When U.S. Marine Corps Staff Sgt. Jack Stanfield woke up and walked into his living room in December 2015, the last thing he expected was the wake-up call that he didn’t know he needed.
Waiting for him was his 16-year-old son, Jack Stanfield III, and the Military Police.
“He[the younger Stanfield] said ‘I need you to sit down, shut up and listen to me,’” Stanfield said. “He came over and gave me a hug and said ‘Dad, this is going to be hard, but I want to check you into a mental hospital; I can’t suffer anymore, and I know you’re suffering more than I am.’”
Stanfield had woken up under his bed after having a trance-like nightmare, a common occurrence after suffering from a traumatic brain injury and post-traumatic stress disorder sustained in the late 1990s in Kosovo and then having them exacerbated again in 2005 while serving in Fallujah, Iraq. He also shattered both kneecaps which needed reconstructive surgery.
Upon returning to his unit after his initial behavioral health treatment, he coordinated a meeting with his commanding general, who approved his transfer to the Wounded Warrior Battalion-West at Camp Pendleton, Calif.
It was there that Stanfield learned about adaptive sports.
“I’m an active participant in athletic sports, and being the oldest of six brothers, I have a competitive nature,” he said. “To be able to participate in sports that I thought were done [for me] after my injuries has just been a pleasure. It’s amazing to see what tragedies that all of us have gone through and have adapted.”

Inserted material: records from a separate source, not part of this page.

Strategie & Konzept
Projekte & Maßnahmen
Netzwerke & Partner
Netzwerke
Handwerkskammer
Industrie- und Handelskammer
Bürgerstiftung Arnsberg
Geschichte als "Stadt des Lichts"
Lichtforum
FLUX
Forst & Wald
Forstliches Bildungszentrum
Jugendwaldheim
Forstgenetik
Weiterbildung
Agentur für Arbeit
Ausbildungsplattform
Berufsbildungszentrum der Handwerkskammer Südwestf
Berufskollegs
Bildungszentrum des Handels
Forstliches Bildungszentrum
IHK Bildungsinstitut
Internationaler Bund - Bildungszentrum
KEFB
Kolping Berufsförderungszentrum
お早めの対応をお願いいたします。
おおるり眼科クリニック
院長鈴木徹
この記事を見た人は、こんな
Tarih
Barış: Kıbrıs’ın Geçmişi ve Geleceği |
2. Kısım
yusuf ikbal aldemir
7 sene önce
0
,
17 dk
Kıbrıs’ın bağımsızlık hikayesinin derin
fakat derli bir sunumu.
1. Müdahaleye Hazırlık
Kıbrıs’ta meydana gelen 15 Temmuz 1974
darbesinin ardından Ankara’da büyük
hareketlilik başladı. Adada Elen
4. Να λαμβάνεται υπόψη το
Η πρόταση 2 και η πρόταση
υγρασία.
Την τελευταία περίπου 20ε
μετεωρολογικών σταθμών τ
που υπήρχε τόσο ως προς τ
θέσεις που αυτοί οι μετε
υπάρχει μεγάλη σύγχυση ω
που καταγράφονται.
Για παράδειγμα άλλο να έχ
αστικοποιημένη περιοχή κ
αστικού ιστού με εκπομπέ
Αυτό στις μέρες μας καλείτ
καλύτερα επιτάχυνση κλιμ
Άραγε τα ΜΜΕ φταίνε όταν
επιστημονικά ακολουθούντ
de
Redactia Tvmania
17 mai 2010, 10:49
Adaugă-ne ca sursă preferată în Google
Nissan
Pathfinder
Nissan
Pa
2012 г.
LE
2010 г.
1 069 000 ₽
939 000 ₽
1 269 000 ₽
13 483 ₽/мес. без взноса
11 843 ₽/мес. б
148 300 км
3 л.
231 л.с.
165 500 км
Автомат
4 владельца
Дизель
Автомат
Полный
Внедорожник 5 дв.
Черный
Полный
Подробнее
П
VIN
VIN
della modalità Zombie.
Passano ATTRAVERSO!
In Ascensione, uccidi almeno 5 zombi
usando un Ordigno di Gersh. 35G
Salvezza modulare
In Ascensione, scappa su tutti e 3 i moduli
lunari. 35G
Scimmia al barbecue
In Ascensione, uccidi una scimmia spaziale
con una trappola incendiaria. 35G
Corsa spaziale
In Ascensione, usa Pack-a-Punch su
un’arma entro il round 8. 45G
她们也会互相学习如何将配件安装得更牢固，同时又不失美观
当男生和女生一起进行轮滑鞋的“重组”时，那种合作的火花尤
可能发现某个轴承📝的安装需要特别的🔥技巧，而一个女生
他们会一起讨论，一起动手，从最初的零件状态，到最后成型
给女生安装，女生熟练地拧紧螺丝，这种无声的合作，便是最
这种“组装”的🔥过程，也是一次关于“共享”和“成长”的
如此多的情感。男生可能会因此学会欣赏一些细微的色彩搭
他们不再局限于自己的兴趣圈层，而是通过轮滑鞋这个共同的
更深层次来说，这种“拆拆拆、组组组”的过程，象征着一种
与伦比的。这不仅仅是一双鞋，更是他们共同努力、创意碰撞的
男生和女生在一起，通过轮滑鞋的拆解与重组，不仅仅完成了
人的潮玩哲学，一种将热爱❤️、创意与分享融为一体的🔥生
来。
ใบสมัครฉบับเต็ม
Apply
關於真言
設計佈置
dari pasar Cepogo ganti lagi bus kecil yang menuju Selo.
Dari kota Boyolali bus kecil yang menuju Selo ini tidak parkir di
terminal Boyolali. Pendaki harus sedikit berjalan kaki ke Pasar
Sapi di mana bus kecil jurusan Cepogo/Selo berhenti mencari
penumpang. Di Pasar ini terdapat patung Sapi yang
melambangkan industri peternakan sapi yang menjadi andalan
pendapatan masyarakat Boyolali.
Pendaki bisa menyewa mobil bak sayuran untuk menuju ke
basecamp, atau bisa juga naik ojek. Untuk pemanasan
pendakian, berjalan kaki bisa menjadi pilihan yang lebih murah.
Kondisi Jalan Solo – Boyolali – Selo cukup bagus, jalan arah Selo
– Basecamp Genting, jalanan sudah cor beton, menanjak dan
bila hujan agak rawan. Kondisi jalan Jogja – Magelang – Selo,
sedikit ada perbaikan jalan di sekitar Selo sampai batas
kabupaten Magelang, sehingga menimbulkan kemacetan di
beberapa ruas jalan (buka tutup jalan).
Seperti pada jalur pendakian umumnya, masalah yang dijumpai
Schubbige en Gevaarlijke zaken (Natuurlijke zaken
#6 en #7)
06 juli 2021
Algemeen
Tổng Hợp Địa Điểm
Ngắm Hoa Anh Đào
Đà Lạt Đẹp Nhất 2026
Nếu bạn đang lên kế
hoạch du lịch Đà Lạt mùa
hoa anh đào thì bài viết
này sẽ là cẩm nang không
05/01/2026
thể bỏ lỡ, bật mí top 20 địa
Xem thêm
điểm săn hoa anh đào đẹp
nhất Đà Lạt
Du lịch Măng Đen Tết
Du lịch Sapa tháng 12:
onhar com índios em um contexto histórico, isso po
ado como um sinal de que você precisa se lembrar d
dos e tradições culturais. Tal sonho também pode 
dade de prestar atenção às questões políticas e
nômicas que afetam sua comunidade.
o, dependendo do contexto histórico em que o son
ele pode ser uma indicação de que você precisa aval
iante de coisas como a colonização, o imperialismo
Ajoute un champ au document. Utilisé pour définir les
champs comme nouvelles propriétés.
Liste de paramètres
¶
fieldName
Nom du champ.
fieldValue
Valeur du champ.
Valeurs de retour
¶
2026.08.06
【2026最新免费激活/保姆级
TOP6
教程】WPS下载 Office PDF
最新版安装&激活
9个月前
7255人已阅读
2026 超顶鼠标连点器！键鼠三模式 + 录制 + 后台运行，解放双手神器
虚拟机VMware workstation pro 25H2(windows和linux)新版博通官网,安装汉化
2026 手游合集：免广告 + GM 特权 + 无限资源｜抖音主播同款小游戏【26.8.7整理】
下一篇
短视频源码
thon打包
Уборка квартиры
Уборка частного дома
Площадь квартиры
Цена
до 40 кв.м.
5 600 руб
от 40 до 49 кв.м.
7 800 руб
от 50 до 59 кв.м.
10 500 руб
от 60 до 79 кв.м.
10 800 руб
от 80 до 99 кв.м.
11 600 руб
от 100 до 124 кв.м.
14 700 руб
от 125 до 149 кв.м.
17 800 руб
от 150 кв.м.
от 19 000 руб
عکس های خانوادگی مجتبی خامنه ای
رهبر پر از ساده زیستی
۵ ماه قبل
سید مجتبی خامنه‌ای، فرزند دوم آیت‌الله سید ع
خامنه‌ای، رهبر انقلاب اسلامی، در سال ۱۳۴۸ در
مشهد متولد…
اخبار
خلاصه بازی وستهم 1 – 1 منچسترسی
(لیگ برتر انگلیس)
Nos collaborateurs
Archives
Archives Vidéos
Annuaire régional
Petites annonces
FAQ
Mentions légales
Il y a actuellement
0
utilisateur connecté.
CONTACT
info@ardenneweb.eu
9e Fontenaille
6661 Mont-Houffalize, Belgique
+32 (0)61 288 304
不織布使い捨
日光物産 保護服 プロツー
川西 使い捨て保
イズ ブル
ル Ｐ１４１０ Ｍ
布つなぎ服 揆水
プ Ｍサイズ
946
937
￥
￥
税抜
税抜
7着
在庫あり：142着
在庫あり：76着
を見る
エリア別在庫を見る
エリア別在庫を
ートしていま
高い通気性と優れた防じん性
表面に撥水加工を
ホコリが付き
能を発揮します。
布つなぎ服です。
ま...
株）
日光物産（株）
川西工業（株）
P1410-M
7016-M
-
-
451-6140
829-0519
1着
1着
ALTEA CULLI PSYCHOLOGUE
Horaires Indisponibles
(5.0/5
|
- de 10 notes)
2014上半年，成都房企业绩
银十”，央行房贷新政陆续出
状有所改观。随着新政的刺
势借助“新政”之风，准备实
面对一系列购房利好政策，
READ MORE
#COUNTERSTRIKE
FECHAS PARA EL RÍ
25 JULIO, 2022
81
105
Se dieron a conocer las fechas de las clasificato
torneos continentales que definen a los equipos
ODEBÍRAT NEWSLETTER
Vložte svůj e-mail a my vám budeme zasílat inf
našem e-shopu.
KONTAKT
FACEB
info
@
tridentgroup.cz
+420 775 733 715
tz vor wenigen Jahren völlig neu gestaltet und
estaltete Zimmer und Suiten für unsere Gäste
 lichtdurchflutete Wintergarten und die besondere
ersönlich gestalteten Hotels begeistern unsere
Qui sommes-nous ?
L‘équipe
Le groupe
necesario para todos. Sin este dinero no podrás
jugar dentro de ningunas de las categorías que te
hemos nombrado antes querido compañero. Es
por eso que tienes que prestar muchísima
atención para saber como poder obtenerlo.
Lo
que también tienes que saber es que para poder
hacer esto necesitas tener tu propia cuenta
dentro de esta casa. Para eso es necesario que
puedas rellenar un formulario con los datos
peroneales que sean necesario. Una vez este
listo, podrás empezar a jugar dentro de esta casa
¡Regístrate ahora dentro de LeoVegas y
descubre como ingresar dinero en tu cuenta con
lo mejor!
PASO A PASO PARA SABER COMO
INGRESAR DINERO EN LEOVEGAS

Stanfield’s participation led him to compete in the 2016 Department of Defense Warrior Games at the United States Military Academy at West Point, N.Y., where he competed in the sitting volleyball, cycling, swimming and field events, winning the bronze medal in cycling.
Adaptive sports has been the best rehabilitation that Stanfield could have asked for.
“I had one specific trainer who said ‘Jack, I’m putting you in the pool,’” he said. “She worked with me day-in and day-out to get me to do my exercises, and from that day forward, [I’ve been] committed even more.”
Since that fateful intervention in his living room, Stanfield has begun motivational speaking at schools and churches in addition to competing.
“I mainly try to educate the civilian population about the blind side of the war,” he said.
He explains that not all injuries are visible, and that those who suffer the internal traumas suffer just as much as those who have visible injuries.
He also speaks about his own traumas and what he went through, and how he has adapted and is now pursuing his life from a different angle, he added.
Stanfield is resolute when he says his son was instrumental in his recovery.
“He’s my caretaker; he pushes me; he medicates me; calls and checks on me,” he said with tears in his eyes. “Everything I do is because of him.”